# Re: How big could a bar code be if a bar code could be big?

From: David Mertz <voting-project_at_gnosis_dot_cx>
Date: Fri Apr 30 2004 - 16:58:14 CDT

On Apr 30, 2004, at 5:31 PM, Karl Auerbach wrote:
> It's my sense that we need to move out of "the demo" thinking and
> begin thinking of the first pilot system.

Yes! Totally right.

> Compression doesn't always compress - it's a gamble.

That's exactly the point I was trying to make also. But we CAN decide
to use efficient encodings of the total "vote space" It's easy to
compute the exact inherent entropy of different types of contests:

Single-selection:
for N = Number of candidates/options
V(N) = log2(N)

N of M (unordered):
for N = slots
M = candidates
C = combinations N of M = M!/N!(M-N)!
V(N/M) = C(M/N) + C(M/N-1) + ... + 1

Ranked order:
See my other post. Basically, this is the largest factor, by far.

For example, the demo ballot with 8 slots, and 8 candidates (including
write-in) has 17 bits of entropy.

I haven't gone through the demo for a precise count... but eyeballing,
I think there's probably less than 30 bits of entropy in the demo
ballot, total. I could write a little program to determine exact
entropy given any collection of contests, if someone helps that
illustrate some real races. We could test the information content of
some known past elections.

>> As discussed in this OCT thread, we added error detection code...
> I haven't seen that in the code.

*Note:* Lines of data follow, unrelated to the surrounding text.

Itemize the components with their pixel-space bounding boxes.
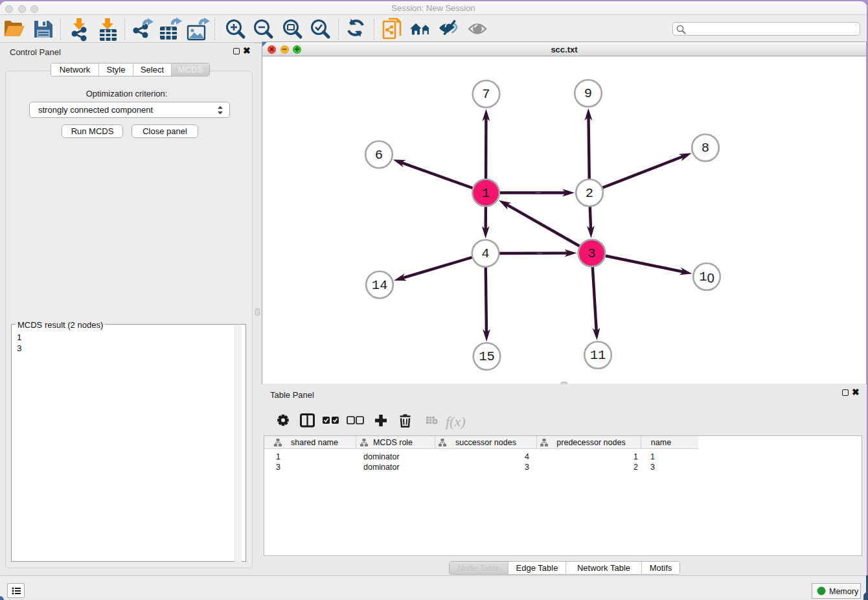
svg-text:Memory: Memory <box>829 587 859 596</box>
svg-text:14: 14 <box>372 278 388 293</box>
svg-text:2: 2 <box>586 186 593 201</box>
svg-text:11: 11 <box>590 348 606 363</box>
svg-text:7: 7 <box>482 87 490 102</box>
svg-text:f(x): f(x) <box>446 413 466 430</box>
svg-text:6: 6 <box>375 148 383 163</box>
svg-text:10: 10 <box>699 270 714 284</box>
svg-text:4: 4 <box>481 246 489 261</box>
svg-text:3: 3 <box>588 246 595 261</box>
svg-text:1: 1 <box>482 186 490 201</box>
svg-text:9: 9 <box>584 86 592 101</box>
svg-text:8: 8 <box>702 141 709 156</box>
svg-text:15: 15 <box>479 349 495 364</box>
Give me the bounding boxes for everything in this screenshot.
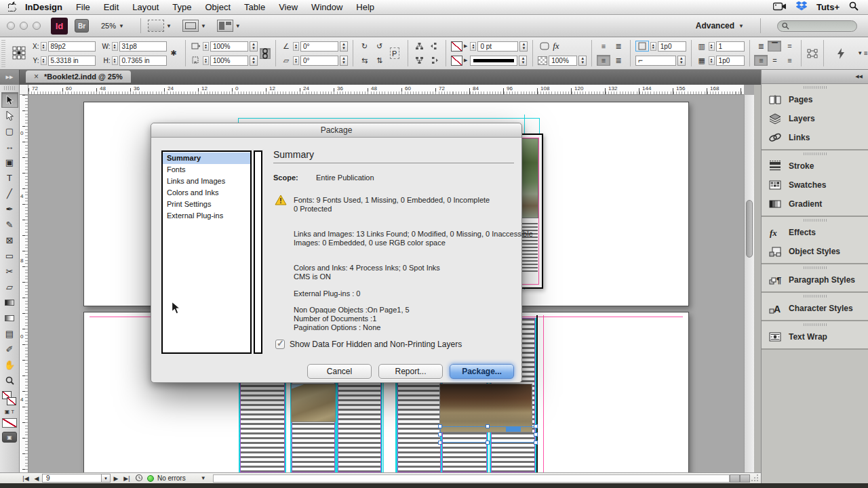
dialog-section-print-settings[interactable]: Print Settings — [163, 199, 250, 210]
scale-x-menu[interactable]: ▲▼ — [250, 41, 258, 52]
opacity-menu[interactable]: ▲▼ — [578, 56, 587, 66]
package-button[interactable]: Package... — [450, 364, 514, 379]
selection-tool[interactable] — [1, 92, 18, 108]
rectangle-tool[interactable]: ▭ — [1, 248, 18, 264]
menu-object[interactable]: Object — [199, 2, 238, 12]
dialog-list-scrollbar[interactable] — [254, 150, 262, 354]
scissors-tool[interactable]: ✂ — [1, 264, 18, 279]
y-stepper[interactable]: ▲▼ — [41, 56, 47, 65]
first-page-button[interactable]: |◀ — [20, 475, 31, 482]
menu-edit[interactable]: Edit — [97, 2, 125, 12]
hand-tool[interactable]: ✋ — [1, 357, 18, 373]
link-scale-icon[interactable] — [260, 48, 271, 59]
vertical-justify-justify-icon[interactable]: ≡ — [783, 55, 796, 66]
pen-tool[interactable]: ✒ — [1, 201, 18, 217]
selection-handle[interactable] — [438, 441, 442, 445]
rotation-field[interactable]: 0° — [300, 41, 338, 52]
align-bottom-icon[interactable]: ≡ — [754, 55, 768, 66]
shear-menu[interactable]: ▲▼ — [340, 56, 348, 66]
checkbox-icon[interactable]: ✓ — [275, 340, 285, 349]
dock-item-gradient[interactable]: Gradient — [762, 195, 868, 214]
apply-none-button[interactable] — [2, 418, 17, 428]
vertical-justify-top-icon[interactable]: ▔ — [768, 41, 781, 52]
gutter-stepper[interactable]: ▲▼ — [709, 56, 715, 65]
dialog-section-external-plug-ins[interactable]: External Plug-ins — [163, 210, 250, 222]
dialog-section-summary[interactable]: Summary — [163, 152, 250, 164]
content-collector-tool[interactable]: ▣ — [1, 155, 18, 170]
page-tool[interactable]: ▢ — [1, 123, 18, 139]
previous-page-button[interactable]: ◀ — [31, 475, 42, 482]
dialog-title[interactable]: Package — [151, 123, 521, 138]
frame-fitting-icon[interactable] — [806, 48, 818, 59]
effects-fx-label[interactable]: fx — [553, 41, 559, 52]
zoom-level-dropdown[interactable]: 25%▼ — [101, 22, 124, 30]
panel-gripper[interactable] — [762, 321, 868, 327]
corner-shape-menu[interactable]: ▲▼ — [677, 56, 686, 66]
page-number-field[interactable]: 9 — [42, 474, 102, 483]
scroll-left-button[interactable] — [730, 474, 740, 483]
selection-handle[interactable] — [534, 424, 538, 428]
stroke-type-dropdown[interactable] — [470, 56, 517, 66]
dock-collapse-header[interactable]: ◀◀ — [762, 70, 868, 84]
dialog-section-colors-and-inks[interactable]: Colors and Inks — [163, 187, 250, 199]
x-stepper[interactable]: ▲▼ — [41, 42, 47, 51]
bridge-button[interactable]: Br — [75, 19, 89, 33]
width-field[interactable]: 31p8 — [119, 41, 167, 52]
selection-handle[interactable] — [534, 441, 538, 445]
document-tab[interactable]: × *Booklet2.indd @ 25% — [26, 70, 131, 83]
scale-y-field[interactable]: 100% — [210, 56, 248, 66]
align-top-icon[interactable]: ≣ — [754, 41, 768, 52]
flip-vertical-icon[interactable]: ⇅ — [373, 55, 387, 66]
quick-apply-icon[interactable] — [835, 48, 846, 59]
wrap-bounding-icon[interactable]: ≣ — [612, 41, 625, 52]
last-page-button[interactable]: ▶| — [121, 475, 132, 482]
menu-view[interactable]: View — [272, 2, 304, 12]
apple-menu-icon[interactable] — [8, 1, 17, 14]
cancel-button[interactable]: Cancel — [307, 364, 372, 379]
search-input[interactable] — [777, 20, 857, 32]
panel-gripper[interactable] — [1, 40, 5, 67]
select-prev-object-icon[interactable] — [427, 41, 441, 52]
wrap-jump-icon[interactable]: ≣ — [612, 55, 625, 66]
gradient-feather-tool[interactable] — [1, 310, 18, 326]
select-next-object-icon[interactable] — [427, 55, 441, 66]
vertical-justify-center-icon[interactable]: = — [783, 41, 796, 52]
scroll-right-button[interactable] — [740, 474, 750, 483]
window-resize-grip[interactable] — [750, 474, 761, 483]
dock-item-text-wrap[interactable]: Text Wrap — [762, 327, 868, 346]
dropbox-icon[interactable] — [796, 1, 807, 13]
scale-x-stepper[interactable]: ▲▼ — [203, 42, 209, 51]
selection-handle[interactable] — [534, 432, 538, 436]
eyedropper-tool[interactable]: ✐ — [1, 342, 18, 357]
stroke-weight-stepper[interactable]: ▲▼ — [470, 42, 476, 51]
window-close-button[interactable] — [7, 22, 15, 30]
scrollbar-thumb[interactable] — [746, 200, 753, 258]
reference-point-proxy[interactable] — [12, 46, 26, 61]
panel-gripper[interactable] — [762, 150, 868, 157]
formatting-affects-toggle[interactable]: ▣ T — [5, 409, 15, 415]
page-menu-button[interactable]: ▼ — [102, 474, 111, 483]
wrap-shape-icon[interactable]: ≡ — [597, 55, 610, 66]
stroke-type-menu[interactable]: ▲▼ — [519, 56, 527, 66]
screen-mode-button[interactable]: ▣ — [2, 432, 17, 443]
menu-type[interactable]: Type — [165, 2, 198, 12]
dock-item-stroke[interactable]: Stroke — [762, 157, 868, 176]
stroke-swatch-none[interactable] — [451, 41, 462, 52]
free-transform-tool[interactable]: ▱ — [1, 279, 18, 295]
gutter-field[interactable]: 1p0 — [716, 56, 745, 66]
chevron-down-icon[interactable]: ▼ — [201, 475, 206, 481]
line-tool[interactable]: ╱ — [1, 186, 18, 201]
dock-item-character-styles[interactable]: ACharacter Styles — [762, 299, 868, 318]
horizontal-scrollbar[interactable] — [213, 474, 730, 483]
menu-window[interactable]: Window — [304, 2, 349, 12]
shear-stepper[interactable]: ▲▼ — [293, 56, 299, 65]
vertical-scrollbar[interactable] — [744, 95, 754, 472]
preflight-menu-icon[interactable] — [135, 474, 144, 483]
dock-item-layers[interactable]: Layers — [762, 109, 868, 128]
selection-handle[interactable] — [486, 441, 490, 445]
fill-swatch[interactable] — [7, 397, 16, 405]
panel-gripper[interactable] — [4, 86, 15, 90]
placed-image-dirt[interactable] — [291, 384, 336, 422]
h-stepper[interactable]: ▲▼ — [112, 56, 118, 65]
opacity-field[interactable]: 100% — [549, 56, 577, 66]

I've seen range and value checks.
> But I
> don't see anything that resembles a CRC or ECC.

It's more just the fact that a sparse vote encoding only makes a small
portion of all digit strings "valid." It's not really ECC, per se.

> (A Hamming ECC code would be a nice touch.

Sure.

> In light of the potential of having the bar-code digitally signed -
> this
> implies a message digest as part of the data represented by the bar
> code.
> Such digests are typically at least 32 or 64 bits long. An ECC would,
> I
> believe, be best applied as the outermost wrapper, i.e. done after and
> appended after the message digest.

If we can get the globally unique ballot ID to fit in, say, 40 bits
(that's a trillion voters over an historical range). Maybe we can find
a 32 bit digest to use, which also seems sufficient (the threat model
makes it infeasible to spend CPU-years to forge one ballot, we don't
need SHA or similar).

So that's 72 bits overhead. Which might give us 78 bits of votes.
That's about 2.5 times the size of the demo ballot, assuming 150 bits
is the limit for easily scanned 1D barcodes. Does that look like
enough? Or will some be bigger? If we have 79 judicial retentions, for
example, we've definitely blown our limit.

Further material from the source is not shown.